Il racconto della battaglia finale, durata 18 giorni, è tra i più famosi della letteratura indiana,
raccolto nei Bhagavad Gita. La guerra (sinonimo di male nella morale umana) è voluta da
Brahma al fine di salvare dalla catastrofe la terra, che rischiava di sprofondare nell’oceano
primordiale a causa del peso creato da un’umanità troppo numerosa.
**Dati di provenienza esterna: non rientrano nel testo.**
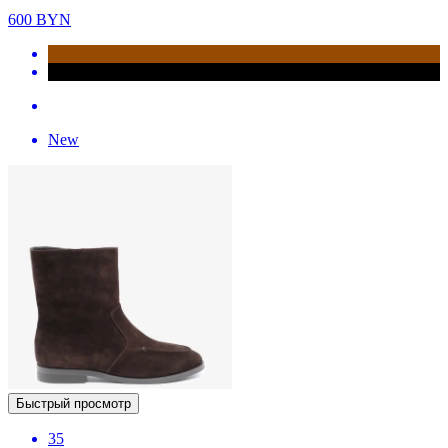
600
BYN
New
Быстрый просмотр
35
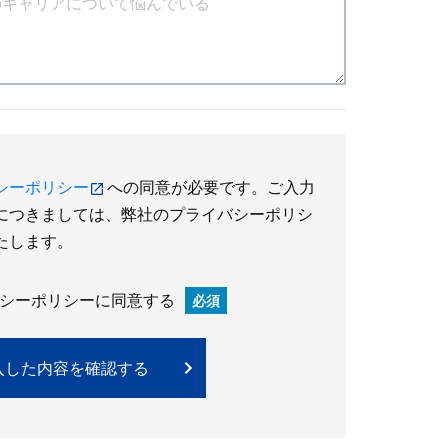
シーポリシー
への同意が必要です。ご入力
につきましては、弊社のプライバシーポリシ
たします。
シーポリシーに同意する
必須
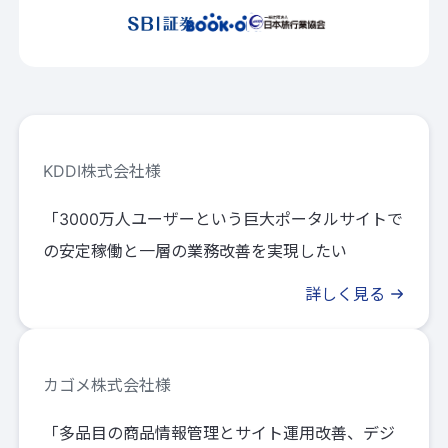
KDDI株式会社様
「3000万人ユーザーという巨大ポータルサイトで
の安定稼働と一層の業務改善を実現したい
詳しく見る
カゴメ株式会社様
「多品目の商品情報管理とサイト運用改善、デジ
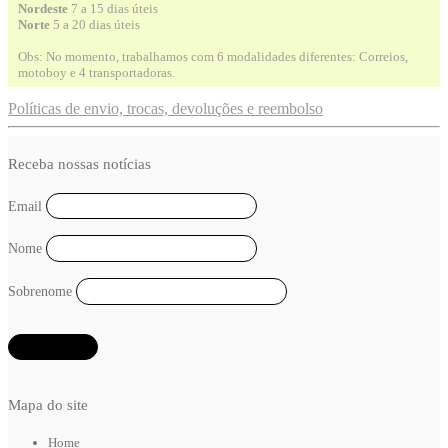
Nordeste
7 a 15 dias úteis
Norte
5 a 20 dias úteis
Obs: No momento, trabalhamos com 6 modalidades diferentes: Correios,
motoboy e 4 transportadoras.
Políticas de envio, trocas, devoluções e reembolso
Receba nossas notícias
Email
Nome
Sobrenome
Mapa do site
Home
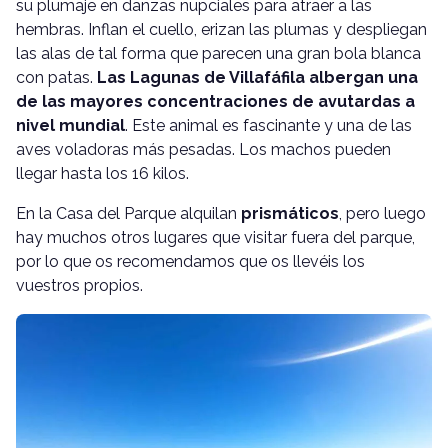
su plumaje en danzas nupciales para atraer a las
hembras. Inflan el cuello, erizan las plumas y despliegan
las alas de tal forma que parecen una gran bola blanca
con patas.
Las Lagunas de Villafáfila albergan una
de las mayores concentraciones de avutardas a
nivel mundial
. Este animal es fascinante y una de las
aves voladoras más pesadas. Los machos pueden
llegar hasta los 16 kilos.
En la Casa del Parque alquilan
prismáticos
, pero luego
hay muchos otros lugares que visitar fuera del parque,
por lo que os recomendamos que os llevéis los
vuestros propios.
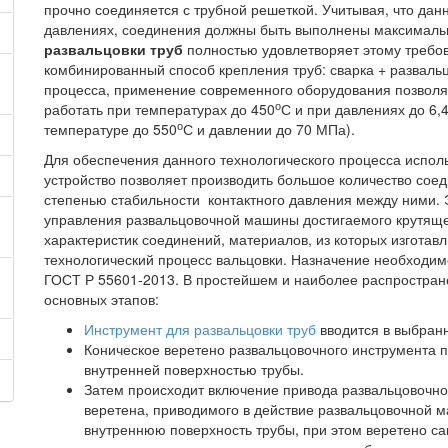
прочно соединяется с трубной решеткой. Учитывая, что дан
давлениях, соединения должны быть выполнены максималь
развальцовки труб
полностью удовлетворяет этому требов
комбинированный способ крепления труб: сварка + развал
процесса, применение современного оборудования позволя
о
работать при температурах до 450
С и при давлениях до 6
о
температуре до 550
С и давлении до 70 МПа).
Для обеспечения данного технологического процесса испол
устройство позволяет производить большое количество соед
степенью стабильности контактного давления между ними. 
управления развальцовочной машины достигаемого крутящег
характеристик соединений, материалов, из которых изготав
технологический процесс вальцовки. Назначение необходим
ГОСТ Р 55601-2013. В простейшем и наиболее распростране
основных этапов:
Инструмент для развальцовки труб
вводится в выбранн
Коническое веретено развальцовочного инструмента п
внутренней поверхностью трубы.
Затем происходит включение привода развальцовочн
веретена, приводимого в действие развальцовочной 
внутреннюю поверхность трубы, при этом веретено са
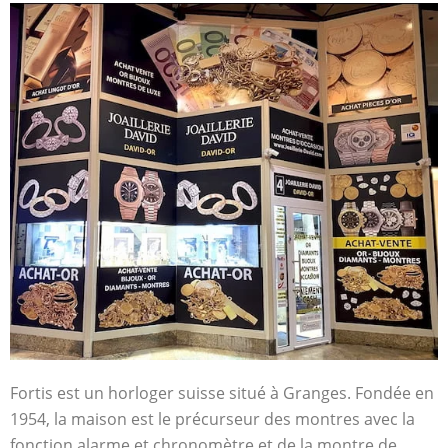
Fortis est un horloger suisse situé à Granges. Fondée en
1954, la maison est le précurseur des montres avec la
fonction alarme et chronomètre et de la montre de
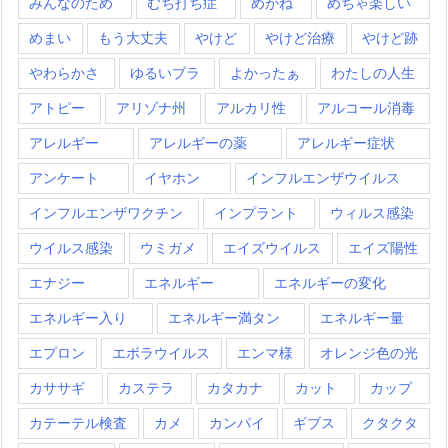
みんなのため
むち打ち症
めがね
めちゃ楽しい
めまい
もう大丈夫
やけど
やけど治療
やけど跡
やわらかさ
ゆるいブラ
よかったぁ
わたしの人生
アトピー
アリゾナ州
アルカリ性
アルコール消毒
アレルギー
アレルギーの薬
アレルギー症状
アンケート
イヤホン
インフルエンザウイルス
インフルエンザワクチン
インプラント
ウィルス感染
ウイルス感染
ウミガメ
エイズウイルス
エイズ陽性
エナジー
エネルギー
エネルギーの変化
エネルギー入り
エネルギー満タン
エネルギー量
エプロン
エボラウイルス
エンマ様
オレンジ色の光
カササギ
カステラ
カタカナ
カット
カップ
カテーテル検査
カメ
カンパイ
ギブス
クタクタ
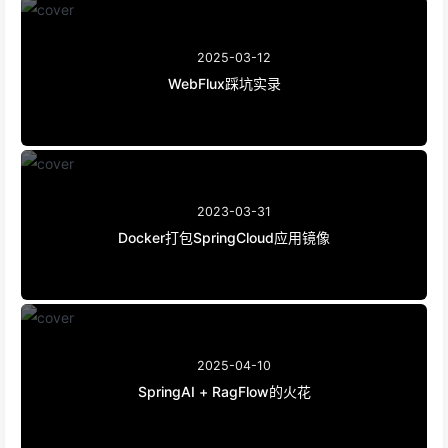
2025-03-12
WebFlux踩坑实录
2023-03-31
Docker打包SpringCloud应用镜像
2025-04-10
SpringAI + RagFlow的火花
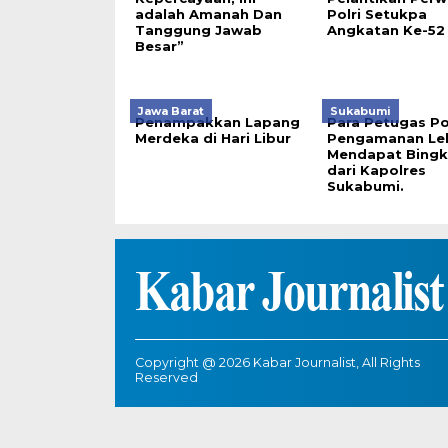
adalah Amanah Dan
Polri Setukpa
Tanggung Jawab
Angkatan Ke-52
Besar”
Jawa Barat
Sukabumi
Penampakkan Lapang
Para Petugas P
Merdeka di Hari Libur
Pengamanan Le
Mendapat Bingk
dari Kapolres
Sukabumi.
Copyright @ 2026 Kabar Journalist, All Rights
Reserved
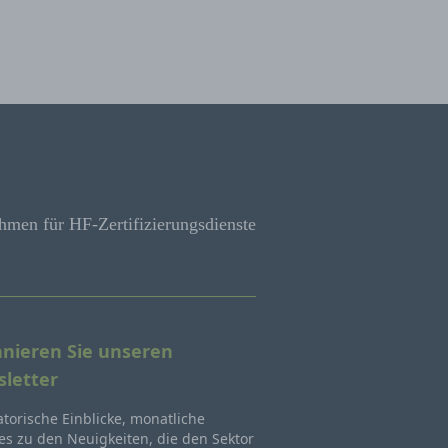
hmen für HF-Zertifizierungsdienste
nieren Sie unseren
letter
torische Einblicke, monatliche
s zu den Neuigkeiten, die den Sektor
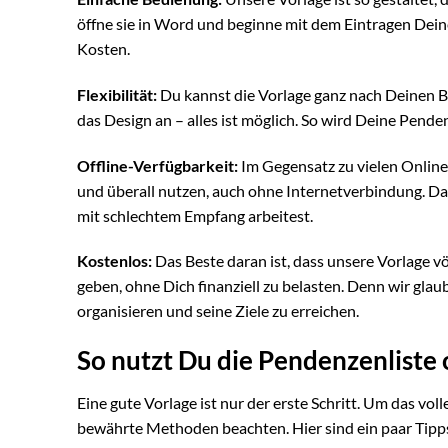
öffne sie in Word und beginne mit dem Eintragen Deine
Kosten.
Flexibilität:
Du kannst die Vorlage ganz nach Deinen Be
das Design an – alles ist möglich. So wird Deine Pende
Offline-Verfügbarkeit:
Im Gegensatz zu vielen Online-
und überall nutzen, auch ohne Internetverbindung. Da
mit schlechtem Empfang arbeitest.
Kostenlos:
Das Beste daran ist, dass unsere Vorlage v
geben, ohne Dich finanziell zu belasten. Denn wir glaub
organisieren und seine Ziele zu erreichen.
So nutzt Du die Pendenzenliste
Eine gute Vorlage ist nur der erste Schritt. Um das vo
bewährte Methoden beachten. Hier sind ein paar Tipps,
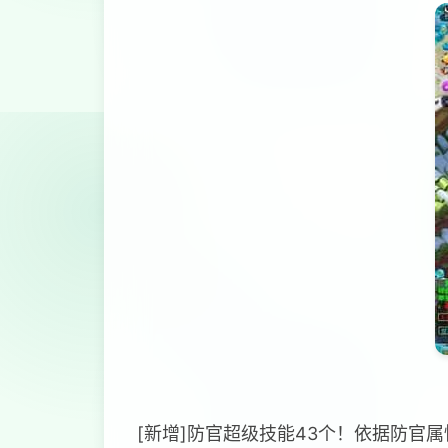
[新增]防官超级技能43个！依据防官属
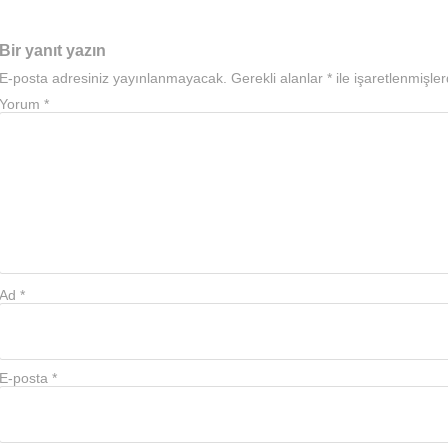
Bir yanıt yazın
E-posta adresiniz yayınlanmayacak.
Gerekli alanlar
*
ile işaretlenmişler
Yorum
*
Ad
*
E-posta
*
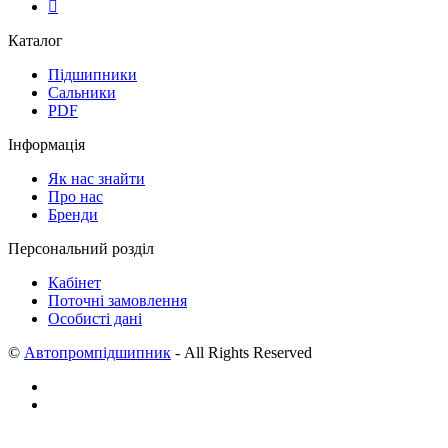
Каталог
Підшипники
Сальники
PDF
Інформація
Як нас знайти
Про нас
Бренди
Персональний розділ
Кабінет
Поточні замовлення
Особисті дані
©
Автопромпідшипник
- All Rights Reserved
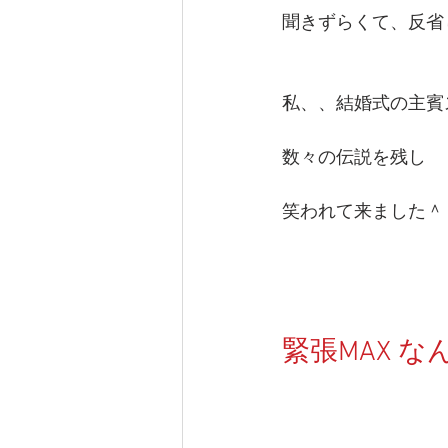
聞きずらくて、反省
私、、結婚式の主賓
数々の伝説を残し
笑われて来ました＾
緊張MAX 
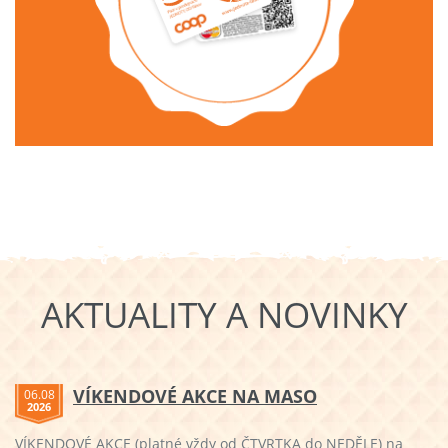
AKTUALITY A NOVINKY
VÍKENDOVÉ AKCE NA MASO
06.08
2026
VÍKENDOVÉ AKCE (platné vždy od ČTVRTKA do NEDĚLE) na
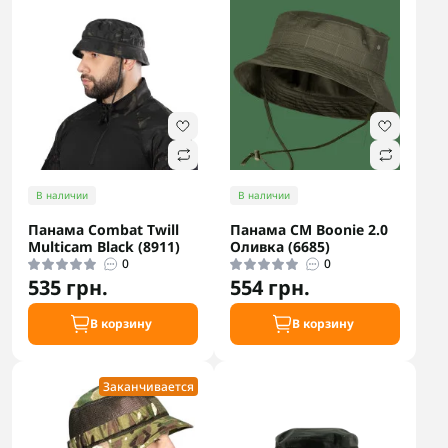
В наличии
В наличии
Панама Combat Twill
Панама CM Boonie 2.0
Multicam Black (8911)
Оливка (6685)
0
0
535 грн.
554 грн.
В корзину
В корзину
Заканчивается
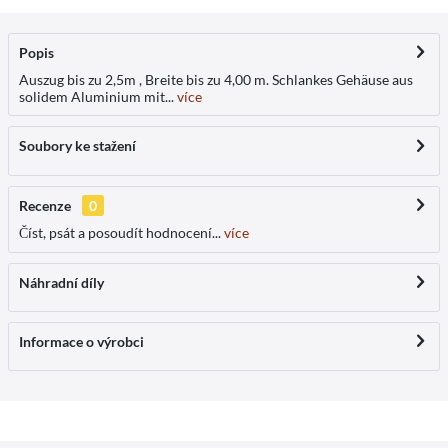
Popis
Auszug bis zu 2,5m , Breite bis zu 4,00 m. Schlankes Gehäuse aus
solidem Aluminium mit...
více
Soubory ke stažení
Recenze
0
Číst, psát a posoudít hodnocení...
více
Náhradní díly
Informace o výrobci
Dal male, quindi,
può nascere il bene (la salvezza della terra) mediante il sacrificio di alcuni valorosi.
Di natura più romanzesca, il Ramayana racconta dell’incarnazione di Vishnu, la cui corona
che gli spettava di diritto gli viene sottratta con un sotterfugio. Allontanato dalla reggia, vive
in foresta, sposando Sita, figlia di un re. Rama è amato da una diavolessa che, non
ricambiata, convince il fratello Ravana, re di Lanka, a rapire Sita. Rama organizza un
esercito liberando la moglie che, però, ripudia perché non crede alla sua fedeltà. Sita,
affranta, si immola nel sati (pira di fuoco). Viene salvata dal dio Agni (fuoco) che la
riconsegna a Rama, questa volta convinto della sua fedeltà. La storia termina con Rama
che riacquista il trono accanto alla moglie Sita.